= Saved data entries =
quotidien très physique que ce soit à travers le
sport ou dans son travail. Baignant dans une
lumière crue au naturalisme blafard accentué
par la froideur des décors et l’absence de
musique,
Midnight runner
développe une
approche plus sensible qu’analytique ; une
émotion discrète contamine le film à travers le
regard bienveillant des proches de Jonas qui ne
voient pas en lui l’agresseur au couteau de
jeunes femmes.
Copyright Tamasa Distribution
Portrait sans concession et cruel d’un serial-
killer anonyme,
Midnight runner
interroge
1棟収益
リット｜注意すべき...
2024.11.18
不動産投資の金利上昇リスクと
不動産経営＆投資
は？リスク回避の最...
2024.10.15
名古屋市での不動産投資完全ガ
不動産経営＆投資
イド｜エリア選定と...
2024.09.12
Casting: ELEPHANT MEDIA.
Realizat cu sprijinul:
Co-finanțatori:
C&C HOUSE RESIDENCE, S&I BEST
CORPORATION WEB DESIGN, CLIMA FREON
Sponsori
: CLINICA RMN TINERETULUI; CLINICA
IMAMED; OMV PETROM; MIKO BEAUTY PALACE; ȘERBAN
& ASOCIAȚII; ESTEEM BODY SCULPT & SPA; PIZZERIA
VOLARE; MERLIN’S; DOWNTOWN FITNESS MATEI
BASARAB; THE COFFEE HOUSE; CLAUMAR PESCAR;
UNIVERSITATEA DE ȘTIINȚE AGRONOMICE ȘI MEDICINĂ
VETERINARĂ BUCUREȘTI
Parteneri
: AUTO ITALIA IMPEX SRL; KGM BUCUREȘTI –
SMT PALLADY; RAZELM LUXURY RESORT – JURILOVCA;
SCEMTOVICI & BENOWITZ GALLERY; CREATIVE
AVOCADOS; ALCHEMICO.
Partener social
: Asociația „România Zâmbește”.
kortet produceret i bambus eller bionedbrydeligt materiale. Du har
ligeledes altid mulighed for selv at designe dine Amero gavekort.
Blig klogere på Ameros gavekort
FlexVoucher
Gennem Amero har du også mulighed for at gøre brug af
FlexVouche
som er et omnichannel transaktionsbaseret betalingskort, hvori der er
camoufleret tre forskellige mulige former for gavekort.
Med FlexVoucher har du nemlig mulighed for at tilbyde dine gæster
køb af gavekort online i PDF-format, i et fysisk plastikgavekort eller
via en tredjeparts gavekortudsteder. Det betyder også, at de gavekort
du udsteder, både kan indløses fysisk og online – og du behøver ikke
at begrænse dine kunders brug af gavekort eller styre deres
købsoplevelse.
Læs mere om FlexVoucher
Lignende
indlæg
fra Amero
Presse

==

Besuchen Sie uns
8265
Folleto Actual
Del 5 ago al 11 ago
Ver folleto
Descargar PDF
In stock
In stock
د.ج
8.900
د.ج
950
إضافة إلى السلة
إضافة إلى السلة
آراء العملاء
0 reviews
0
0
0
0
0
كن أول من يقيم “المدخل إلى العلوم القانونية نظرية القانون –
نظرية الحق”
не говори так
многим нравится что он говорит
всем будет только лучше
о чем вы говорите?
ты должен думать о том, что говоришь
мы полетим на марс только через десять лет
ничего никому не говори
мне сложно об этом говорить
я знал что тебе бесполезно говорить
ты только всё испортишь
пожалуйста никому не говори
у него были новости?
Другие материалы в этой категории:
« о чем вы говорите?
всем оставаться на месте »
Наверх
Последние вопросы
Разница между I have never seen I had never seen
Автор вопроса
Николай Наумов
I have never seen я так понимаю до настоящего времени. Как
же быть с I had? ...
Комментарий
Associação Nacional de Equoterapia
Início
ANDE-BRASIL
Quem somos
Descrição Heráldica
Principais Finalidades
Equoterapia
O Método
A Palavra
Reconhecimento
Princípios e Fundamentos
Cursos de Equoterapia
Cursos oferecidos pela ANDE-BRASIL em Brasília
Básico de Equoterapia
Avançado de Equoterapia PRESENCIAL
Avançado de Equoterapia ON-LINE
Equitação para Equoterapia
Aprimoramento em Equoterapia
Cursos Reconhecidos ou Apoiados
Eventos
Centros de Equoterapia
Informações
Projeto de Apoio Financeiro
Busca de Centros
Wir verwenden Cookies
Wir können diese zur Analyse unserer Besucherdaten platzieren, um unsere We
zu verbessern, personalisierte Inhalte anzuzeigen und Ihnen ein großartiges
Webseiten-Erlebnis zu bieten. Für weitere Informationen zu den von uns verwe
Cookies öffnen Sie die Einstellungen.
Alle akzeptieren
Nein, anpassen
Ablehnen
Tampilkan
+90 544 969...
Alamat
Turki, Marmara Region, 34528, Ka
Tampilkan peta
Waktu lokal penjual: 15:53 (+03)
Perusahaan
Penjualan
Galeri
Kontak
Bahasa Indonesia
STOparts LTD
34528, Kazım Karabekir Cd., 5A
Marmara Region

= TASK TO CARRY OUT =
Please show every line of the entries above that contains the word "FlexVoucher".

= TASK RESULT =
FlexVoucher
Med FlexVoucher har du nemlig mulighed for at tilbyde dine gæster
Læs mere om FlexVoucher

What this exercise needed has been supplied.